Hangi yanlışlar antibiyotik direncini global bir soruna dönüştürdü?
*Yanlış veya gereksiz kullanımı: Antibiyotikler, sadece bakteriyel enfeksiyonları tedavi eder ve virüsler gibi diğer patojenlere karşı etkisizler. Ancak sıkça virüs kaynaklı enfeksiyonlar (örneğin, soğuk algınlığı ve grip) için kullanıldığında (veya gereksiz yere verildiğinde) direnç gelişme riski artar.
*Dozaj talimatlarına uyulmaması: Dozaj talimatlarına uyulmaması veya tedavi süresinin tamamlanmaması direnç geliştirmesine neden olabilir.
*Tarım ve hayvancılık alanında antibiyotik kullanımı: Hayvan yetiştiriciliğinde ve tarım alanlarında yaygın olarak kullanılan antibiyotikler, dirençli bakteri suşlarının çevreye ve gıdalara yayılmasına neden olabilir. Bu, insanlara dirençli bakterilere maruz kalma riskini artırabilir.

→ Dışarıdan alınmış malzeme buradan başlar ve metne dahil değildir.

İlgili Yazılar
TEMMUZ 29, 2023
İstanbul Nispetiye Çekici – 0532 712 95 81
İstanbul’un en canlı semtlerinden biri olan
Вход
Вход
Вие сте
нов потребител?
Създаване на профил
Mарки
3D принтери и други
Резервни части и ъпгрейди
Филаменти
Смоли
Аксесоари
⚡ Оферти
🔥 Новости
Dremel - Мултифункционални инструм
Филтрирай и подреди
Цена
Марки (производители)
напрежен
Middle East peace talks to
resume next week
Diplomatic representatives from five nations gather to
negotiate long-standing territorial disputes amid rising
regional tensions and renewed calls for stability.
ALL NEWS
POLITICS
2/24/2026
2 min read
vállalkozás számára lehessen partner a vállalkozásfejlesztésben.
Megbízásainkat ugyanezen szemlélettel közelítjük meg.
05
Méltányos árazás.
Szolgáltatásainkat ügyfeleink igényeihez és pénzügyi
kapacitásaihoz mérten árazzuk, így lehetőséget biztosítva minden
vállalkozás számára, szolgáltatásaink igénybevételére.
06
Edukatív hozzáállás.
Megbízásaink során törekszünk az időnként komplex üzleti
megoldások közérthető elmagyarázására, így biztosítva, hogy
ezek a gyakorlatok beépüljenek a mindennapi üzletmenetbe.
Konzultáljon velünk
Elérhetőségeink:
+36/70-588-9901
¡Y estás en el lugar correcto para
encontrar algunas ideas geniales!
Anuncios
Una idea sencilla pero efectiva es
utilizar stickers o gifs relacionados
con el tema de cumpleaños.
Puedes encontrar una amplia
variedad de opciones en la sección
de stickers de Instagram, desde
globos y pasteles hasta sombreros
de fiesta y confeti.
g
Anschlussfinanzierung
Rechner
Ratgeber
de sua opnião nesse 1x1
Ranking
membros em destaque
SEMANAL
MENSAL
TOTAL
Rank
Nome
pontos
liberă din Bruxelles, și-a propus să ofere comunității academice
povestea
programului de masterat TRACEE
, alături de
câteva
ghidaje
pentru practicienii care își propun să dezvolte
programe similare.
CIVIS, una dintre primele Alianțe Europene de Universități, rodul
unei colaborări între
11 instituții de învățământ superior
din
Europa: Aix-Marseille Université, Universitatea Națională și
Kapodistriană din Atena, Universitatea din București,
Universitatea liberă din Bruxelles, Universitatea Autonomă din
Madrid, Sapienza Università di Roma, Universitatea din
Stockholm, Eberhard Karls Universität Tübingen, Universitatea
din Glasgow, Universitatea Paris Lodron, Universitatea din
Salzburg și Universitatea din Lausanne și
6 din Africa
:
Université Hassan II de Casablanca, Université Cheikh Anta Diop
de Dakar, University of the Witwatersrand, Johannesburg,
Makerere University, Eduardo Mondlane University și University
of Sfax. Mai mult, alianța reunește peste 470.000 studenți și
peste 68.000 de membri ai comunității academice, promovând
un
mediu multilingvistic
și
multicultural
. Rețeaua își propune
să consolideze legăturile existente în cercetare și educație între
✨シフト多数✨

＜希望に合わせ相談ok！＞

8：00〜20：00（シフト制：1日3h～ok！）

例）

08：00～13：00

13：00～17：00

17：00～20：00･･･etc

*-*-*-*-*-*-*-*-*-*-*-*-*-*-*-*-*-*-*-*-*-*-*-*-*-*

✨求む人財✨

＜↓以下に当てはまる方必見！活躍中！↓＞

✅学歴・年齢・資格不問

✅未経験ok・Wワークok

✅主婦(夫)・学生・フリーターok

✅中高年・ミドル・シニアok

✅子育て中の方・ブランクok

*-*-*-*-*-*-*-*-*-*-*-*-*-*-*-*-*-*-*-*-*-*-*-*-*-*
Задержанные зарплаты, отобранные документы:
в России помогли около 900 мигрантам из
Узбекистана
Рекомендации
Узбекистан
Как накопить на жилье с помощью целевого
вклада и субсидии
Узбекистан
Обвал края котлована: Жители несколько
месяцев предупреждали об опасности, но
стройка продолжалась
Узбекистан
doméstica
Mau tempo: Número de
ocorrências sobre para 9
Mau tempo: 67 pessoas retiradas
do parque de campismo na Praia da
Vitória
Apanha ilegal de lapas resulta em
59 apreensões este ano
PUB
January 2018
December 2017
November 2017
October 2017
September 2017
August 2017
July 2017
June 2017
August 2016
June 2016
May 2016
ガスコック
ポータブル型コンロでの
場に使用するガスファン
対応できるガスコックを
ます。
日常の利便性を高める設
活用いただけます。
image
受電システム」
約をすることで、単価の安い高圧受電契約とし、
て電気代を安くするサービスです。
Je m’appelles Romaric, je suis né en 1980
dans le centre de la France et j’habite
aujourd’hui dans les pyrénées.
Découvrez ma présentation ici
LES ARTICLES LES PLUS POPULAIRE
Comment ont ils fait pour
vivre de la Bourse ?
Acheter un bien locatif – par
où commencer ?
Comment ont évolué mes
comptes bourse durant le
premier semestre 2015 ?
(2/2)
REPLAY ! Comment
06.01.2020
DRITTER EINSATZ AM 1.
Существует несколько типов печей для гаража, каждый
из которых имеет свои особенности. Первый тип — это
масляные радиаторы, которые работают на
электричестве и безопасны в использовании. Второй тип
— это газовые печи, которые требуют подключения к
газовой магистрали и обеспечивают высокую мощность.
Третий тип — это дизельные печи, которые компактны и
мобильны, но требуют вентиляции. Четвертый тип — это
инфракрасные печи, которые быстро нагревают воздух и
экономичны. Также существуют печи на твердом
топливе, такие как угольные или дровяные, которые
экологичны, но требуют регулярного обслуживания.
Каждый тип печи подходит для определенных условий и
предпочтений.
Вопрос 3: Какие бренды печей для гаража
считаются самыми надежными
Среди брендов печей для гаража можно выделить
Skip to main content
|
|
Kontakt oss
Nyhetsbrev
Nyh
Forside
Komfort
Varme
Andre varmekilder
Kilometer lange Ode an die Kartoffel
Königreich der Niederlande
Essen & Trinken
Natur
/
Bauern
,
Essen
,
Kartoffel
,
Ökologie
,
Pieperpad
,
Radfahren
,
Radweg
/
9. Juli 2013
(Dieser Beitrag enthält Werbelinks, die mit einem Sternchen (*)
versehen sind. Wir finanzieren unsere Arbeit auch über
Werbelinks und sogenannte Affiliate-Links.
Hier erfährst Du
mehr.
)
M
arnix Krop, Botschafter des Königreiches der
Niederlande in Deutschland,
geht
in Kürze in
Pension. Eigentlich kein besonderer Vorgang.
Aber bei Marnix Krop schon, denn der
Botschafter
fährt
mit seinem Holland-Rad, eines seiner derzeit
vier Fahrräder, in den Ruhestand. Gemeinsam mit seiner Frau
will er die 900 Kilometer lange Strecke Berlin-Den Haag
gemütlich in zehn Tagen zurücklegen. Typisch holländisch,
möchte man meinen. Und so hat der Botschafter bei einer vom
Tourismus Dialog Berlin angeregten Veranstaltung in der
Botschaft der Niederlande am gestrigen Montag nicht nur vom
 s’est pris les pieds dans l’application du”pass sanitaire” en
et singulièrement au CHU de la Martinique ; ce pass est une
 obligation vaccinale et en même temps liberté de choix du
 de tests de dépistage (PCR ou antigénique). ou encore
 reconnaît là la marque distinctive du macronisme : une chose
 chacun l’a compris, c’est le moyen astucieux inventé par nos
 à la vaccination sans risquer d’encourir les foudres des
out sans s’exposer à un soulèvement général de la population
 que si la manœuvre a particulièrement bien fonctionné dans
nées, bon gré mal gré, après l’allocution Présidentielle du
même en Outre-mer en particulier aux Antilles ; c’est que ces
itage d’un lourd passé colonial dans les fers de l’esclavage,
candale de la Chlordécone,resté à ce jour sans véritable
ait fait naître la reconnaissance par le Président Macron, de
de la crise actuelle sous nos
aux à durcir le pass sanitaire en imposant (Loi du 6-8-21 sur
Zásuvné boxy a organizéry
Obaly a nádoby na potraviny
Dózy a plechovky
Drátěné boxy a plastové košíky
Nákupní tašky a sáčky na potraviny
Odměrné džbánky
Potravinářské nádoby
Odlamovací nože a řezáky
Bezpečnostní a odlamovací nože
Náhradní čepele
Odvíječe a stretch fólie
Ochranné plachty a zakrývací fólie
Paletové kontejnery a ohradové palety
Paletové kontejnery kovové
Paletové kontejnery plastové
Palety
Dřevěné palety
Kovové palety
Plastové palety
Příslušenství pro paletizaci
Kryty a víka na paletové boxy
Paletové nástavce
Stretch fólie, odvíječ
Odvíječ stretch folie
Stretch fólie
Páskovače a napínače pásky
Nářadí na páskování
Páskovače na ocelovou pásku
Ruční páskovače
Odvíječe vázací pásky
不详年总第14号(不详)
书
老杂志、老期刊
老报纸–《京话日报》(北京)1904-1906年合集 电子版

*Kötü hijyen uygulamaları: El hijyeni ve genel hijyen kurallarına uyulmaması, enfeksiyonların yayılması ve antibiyotik kullanımının artmasına neden olabilir.
*Küresel İşbirliğinde eksiklik: Bu küresel bir sorun ve etkili yönetilmesi için uluslararası işbirliği önemli. Ancak ülkeler arasında koordinasyon eksikliği ve farklı antibiyotik kullanım politikaları sorunları tetikleyebilir.
Sorunu çözmek için, sağlık profesyonelleri, ilaç endüstrisi, tarım sektörü ve hükümetler arasında geniş kapsamlı bir çaba gereklid. Kullanımının düzenlenmesi, yeni antibiyotiklerin keşfi, hijyen standartlarının yükseltilmesi ve küresel sağlık politikalarının oluşturulması gibi alanlarda yoğunlaşmak gerekiyor.